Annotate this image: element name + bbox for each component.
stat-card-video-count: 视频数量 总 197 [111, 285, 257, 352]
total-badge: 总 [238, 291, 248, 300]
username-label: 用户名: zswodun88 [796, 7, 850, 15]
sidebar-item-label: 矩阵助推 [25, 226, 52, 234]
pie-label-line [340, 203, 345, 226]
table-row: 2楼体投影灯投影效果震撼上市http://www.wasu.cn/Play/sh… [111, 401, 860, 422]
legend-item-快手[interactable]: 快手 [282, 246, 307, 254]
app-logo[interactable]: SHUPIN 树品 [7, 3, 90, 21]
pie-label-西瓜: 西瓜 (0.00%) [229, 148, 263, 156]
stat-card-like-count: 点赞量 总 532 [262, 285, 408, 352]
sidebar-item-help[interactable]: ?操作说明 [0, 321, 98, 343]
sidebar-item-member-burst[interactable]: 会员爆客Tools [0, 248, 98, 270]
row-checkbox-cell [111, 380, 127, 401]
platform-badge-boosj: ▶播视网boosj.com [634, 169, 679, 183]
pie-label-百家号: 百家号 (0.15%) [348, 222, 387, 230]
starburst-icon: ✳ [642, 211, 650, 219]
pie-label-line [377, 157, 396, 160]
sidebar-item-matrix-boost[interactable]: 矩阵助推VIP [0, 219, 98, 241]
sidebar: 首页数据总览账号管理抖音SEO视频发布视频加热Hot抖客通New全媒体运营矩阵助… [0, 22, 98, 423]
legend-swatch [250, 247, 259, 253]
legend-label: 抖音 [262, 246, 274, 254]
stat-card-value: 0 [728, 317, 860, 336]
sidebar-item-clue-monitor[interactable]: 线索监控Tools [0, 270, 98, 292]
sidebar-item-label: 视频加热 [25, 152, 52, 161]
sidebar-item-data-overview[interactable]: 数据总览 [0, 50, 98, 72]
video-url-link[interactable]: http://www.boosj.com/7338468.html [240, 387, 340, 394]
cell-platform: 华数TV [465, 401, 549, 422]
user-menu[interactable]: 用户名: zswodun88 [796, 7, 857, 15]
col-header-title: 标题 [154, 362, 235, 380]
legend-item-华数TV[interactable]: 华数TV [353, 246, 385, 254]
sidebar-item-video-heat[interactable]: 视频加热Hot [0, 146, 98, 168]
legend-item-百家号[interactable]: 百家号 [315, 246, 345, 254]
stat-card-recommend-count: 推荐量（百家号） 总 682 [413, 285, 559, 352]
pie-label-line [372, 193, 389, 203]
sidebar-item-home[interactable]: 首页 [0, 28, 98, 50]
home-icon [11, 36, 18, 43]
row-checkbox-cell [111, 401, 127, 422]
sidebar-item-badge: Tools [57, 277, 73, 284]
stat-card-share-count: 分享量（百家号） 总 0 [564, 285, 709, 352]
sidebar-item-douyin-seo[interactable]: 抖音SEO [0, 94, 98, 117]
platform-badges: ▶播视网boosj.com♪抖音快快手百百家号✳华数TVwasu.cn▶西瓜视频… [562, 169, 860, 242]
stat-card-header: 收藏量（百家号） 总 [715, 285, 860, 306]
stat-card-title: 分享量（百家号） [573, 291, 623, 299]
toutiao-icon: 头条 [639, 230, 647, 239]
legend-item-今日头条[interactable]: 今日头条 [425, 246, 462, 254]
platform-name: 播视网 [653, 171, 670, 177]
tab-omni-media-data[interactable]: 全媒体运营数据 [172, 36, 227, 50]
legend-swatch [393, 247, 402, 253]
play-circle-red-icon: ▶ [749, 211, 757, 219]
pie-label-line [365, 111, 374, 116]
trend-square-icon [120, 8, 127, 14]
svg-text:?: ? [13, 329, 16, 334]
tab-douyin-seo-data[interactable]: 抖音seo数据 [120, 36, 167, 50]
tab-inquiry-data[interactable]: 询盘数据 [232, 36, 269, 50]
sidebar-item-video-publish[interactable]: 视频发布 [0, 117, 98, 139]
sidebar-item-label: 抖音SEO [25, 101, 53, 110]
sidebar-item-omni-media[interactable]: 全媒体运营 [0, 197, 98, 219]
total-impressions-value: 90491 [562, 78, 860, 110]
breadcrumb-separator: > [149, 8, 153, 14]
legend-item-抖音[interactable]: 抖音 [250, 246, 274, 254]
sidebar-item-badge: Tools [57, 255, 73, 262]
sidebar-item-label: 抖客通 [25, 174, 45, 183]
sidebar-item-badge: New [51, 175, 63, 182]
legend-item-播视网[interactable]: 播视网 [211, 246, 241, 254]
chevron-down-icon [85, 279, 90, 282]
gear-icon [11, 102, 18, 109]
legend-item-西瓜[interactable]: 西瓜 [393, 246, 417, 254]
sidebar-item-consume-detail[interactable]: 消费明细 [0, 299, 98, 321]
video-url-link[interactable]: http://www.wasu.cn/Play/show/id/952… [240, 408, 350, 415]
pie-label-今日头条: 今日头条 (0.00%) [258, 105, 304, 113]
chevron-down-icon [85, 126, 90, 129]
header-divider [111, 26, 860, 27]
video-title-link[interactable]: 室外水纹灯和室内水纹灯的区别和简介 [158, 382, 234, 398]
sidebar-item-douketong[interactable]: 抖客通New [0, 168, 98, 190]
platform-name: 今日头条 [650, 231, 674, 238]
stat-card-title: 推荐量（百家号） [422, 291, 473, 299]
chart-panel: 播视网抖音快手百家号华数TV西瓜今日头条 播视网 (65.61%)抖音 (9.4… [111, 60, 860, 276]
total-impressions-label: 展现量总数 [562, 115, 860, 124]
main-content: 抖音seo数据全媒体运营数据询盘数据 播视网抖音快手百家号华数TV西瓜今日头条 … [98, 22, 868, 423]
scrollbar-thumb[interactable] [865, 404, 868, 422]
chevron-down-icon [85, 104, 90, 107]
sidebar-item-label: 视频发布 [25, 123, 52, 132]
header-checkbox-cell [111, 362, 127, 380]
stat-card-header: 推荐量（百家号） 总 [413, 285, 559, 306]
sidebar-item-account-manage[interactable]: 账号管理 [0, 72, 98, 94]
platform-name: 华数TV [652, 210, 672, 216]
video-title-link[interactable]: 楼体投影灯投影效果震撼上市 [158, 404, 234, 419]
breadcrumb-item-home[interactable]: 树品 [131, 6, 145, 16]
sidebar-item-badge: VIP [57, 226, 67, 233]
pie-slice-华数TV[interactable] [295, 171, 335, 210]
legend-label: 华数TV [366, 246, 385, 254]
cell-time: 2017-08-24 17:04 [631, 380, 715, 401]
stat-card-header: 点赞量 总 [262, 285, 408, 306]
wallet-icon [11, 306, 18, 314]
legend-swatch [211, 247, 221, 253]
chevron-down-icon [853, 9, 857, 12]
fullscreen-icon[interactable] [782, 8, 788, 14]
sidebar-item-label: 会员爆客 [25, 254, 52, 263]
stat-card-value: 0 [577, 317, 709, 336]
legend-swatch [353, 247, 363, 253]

________________

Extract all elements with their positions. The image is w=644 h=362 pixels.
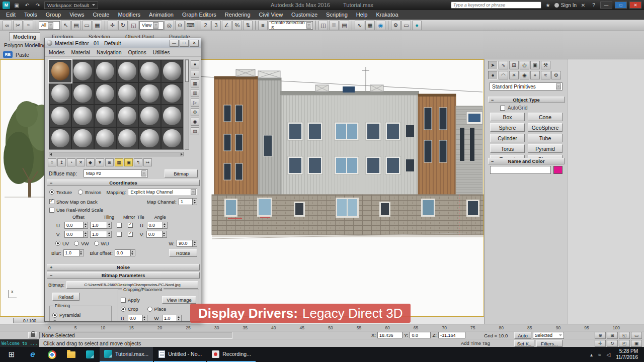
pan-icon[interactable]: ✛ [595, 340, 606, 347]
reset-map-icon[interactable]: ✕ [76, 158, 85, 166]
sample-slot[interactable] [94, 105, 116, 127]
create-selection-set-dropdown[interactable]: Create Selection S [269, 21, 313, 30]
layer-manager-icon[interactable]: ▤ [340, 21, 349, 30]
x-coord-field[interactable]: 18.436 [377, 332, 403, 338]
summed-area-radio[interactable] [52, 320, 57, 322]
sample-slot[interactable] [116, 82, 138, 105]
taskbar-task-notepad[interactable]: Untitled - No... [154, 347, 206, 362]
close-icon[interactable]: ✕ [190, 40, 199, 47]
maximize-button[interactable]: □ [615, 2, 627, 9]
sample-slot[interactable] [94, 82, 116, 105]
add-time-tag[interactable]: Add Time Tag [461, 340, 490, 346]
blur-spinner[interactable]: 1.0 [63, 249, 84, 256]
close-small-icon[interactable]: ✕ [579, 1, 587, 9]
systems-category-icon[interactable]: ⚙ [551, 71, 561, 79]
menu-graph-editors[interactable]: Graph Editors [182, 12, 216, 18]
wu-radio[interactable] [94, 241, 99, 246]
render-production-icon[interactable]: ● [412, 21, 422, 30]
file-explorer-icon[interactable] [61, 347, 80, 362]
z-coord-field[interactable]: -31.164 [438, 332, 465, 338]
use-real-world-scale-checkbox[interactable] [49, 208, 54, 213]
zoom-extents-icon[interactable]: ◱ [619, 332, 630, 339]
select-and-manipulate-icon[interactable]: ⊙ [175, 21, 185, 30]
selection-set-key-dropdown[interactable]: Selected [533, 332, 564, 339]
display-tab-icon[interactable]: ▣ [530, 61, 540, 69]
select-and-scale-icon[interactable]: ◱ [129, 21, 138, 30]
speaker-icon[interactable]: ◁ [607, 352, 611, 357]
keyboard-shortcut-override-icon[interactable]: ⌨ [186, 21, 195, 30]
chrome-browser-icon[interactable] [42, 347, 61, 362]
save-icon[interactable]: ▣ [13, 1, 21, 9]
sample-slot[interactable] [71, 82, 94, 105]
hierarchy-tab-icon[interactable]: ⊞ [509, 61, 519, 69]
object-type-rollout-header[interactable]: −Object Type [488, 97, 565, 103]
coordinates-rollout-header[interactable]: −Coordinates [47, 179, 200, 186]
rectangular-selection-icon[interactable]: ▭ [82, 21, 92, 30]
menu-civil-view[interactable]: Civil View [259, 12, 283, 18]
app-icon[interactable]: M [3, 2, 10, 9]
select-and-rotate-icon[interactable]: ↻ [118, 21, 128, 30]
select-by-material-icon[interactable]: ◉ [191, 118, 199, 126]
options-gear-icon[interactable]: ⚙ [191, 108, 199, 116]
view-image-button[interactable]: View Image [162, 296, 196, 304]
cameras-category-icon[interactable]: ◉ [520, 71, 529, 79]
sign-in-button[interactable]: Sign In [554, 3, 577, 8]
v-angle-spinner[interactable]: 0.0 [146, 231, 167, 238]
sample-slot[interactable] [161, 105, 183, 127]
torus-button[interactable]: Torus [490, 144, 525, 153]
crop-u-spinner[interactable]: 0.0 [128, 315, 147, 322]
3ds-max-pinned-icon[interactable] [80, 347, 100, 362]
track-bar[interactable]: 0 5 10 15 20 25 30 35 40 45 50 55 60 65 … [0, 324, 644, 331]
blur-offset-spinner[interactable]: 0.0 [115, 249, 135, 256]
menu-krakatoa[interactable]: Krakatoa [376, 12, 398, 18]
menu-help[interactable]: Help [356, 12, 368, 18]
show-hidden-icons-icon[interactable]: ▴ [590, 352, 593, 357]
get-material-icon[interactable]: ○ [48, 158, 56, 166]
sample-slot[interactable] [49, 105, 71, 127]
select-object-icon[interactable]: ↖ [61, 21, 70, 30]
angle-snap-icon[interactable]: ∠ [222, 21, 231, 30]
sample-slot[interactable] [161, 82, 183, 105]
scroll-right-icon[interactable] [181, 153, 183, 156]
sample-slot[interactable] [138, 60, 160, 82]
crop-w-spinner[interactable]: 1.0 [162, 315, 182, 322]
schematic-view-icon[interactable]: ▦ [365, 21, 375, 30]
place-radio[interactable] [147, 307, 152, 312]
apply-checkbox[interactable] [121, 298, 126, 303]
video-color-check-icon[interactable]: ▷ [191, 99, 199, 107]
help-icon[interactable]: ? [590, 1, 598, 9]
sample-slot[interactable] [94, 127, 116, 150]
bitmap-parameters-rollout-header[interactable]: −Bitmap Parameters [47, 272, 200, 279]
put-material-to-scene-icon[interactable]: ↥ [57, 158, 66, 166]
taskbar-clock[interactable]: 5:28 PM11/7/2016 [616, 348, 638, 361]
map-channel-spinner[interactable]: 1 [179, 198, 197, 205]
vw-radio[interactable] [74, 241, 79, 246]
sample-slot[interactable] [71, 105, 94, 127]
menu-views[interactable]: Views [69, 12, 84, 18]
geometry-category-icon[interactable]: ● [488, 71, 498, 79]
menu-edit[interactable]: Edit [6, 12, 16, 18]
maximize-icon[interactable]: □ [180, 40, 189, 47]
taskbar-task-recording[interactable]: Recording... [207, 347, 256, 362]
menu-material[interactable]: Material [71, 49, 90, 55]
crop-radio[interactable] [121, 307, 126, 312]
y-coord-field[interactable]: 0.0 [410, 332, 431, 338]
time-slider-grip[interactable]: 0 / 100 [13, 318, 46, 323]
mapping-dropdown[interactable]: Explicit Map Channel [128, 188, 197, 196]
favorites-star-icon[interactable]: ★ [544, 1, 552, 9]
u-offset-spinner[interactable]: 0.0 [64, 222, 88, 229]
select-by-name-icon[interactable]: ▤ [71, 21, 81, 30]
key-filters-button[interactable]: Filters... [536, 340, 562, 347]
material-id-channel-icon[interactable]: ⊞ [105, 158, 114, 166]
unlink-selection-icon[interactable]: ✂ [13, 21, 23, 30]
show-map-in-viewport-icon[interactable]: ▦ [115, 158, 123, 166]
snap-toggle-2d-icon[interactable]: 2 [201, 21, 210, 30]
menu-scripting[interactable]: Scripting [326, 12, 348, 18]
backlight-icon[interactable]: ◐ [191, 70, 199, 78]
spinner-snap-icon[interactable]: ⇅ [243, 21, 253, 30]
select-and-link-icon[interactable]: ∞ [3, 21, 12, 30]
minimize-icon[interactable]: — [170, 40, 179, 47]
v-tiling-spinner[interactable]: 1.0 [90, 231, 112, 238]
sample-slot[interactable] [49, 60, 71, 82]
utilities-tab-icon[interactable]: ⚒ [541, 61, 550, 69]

________________

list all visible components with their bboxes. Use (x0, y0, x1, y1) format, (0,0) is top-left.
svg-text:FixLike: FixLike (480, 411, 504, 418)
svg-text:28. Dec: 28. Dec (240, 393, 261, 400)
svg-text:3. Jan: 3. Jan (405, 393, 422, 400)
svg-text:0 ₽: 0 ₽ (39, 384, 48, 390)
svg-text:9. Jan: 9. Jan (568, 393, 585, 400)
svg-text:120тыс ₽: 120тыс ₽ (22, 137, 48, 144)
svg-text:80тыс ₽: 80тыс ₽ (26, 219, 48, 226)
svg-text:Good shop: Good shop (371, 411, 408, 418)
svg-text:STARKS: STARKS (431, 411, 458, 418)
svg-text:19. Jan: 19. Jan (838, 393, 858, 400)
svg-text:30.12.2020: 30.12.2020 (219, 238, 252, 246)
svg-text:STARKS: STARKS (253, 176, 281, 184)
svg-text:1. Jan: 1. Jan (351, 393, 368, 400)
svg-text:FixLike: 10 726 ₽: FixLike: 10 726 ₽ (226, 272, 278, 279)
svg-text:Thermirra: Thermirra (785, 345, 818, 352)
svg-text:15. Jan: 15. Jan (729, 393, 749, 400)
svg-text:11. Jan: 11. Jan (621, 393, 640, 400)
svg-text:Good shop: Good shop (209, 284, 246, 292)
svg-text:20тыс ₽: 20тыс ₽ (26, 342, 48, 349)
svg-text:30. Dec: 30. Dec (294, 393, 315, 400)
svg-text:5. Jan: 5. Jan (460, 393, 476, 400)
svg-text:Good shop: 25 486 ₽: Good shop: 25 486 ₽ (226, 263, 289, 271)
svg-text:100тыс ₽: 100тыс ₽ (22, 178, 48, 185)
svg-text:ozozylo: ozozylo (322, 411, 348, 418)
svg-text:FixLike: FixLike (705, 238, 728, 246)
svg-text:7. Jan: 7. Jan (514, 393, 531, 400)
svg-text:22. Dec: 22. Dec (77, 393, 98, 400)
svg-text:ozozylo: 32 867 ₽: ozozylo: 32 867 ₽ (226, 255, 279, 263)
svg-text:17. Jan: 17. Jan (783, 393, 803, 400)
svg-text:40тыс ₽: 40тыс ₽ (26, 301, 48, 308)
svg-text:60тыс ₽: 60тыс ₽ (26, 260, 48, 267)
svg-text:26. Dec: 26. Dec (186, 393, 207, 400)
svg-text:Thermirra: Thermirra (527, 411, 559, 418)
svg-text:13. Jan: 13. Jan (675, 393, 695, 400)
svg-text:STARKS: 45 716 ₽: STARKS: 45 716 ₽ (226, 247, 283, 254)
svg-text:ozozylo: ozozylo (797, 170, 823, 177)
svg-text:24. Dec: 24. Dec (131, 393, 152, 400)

________________

Go line by line through the data, copying each one that contains the word "slot".

sample-slot[interactable] [94, 105, 116, 127]
sample-slot[interactable] [116, 82, 138, 105]
sample-slot[interactable] [94, 82, 116, 105]
sample-slot[interactable] [71, 82, 94, 105]
sample-slot[interactable] [161, 105, 183, 127]
sample-slot[interactable] [49, 105, 71, 127]
sample-slot[interactable] [161, 82, 183, 105]
sample-slot[interactable] [138, 60, 160, 82]
sample-slot[interactable] [94, 127, 116, 150]
sample-slot[interactable] [71, 105, 94, 127]
sample-slot[interactable] [49, 60, 71, 82]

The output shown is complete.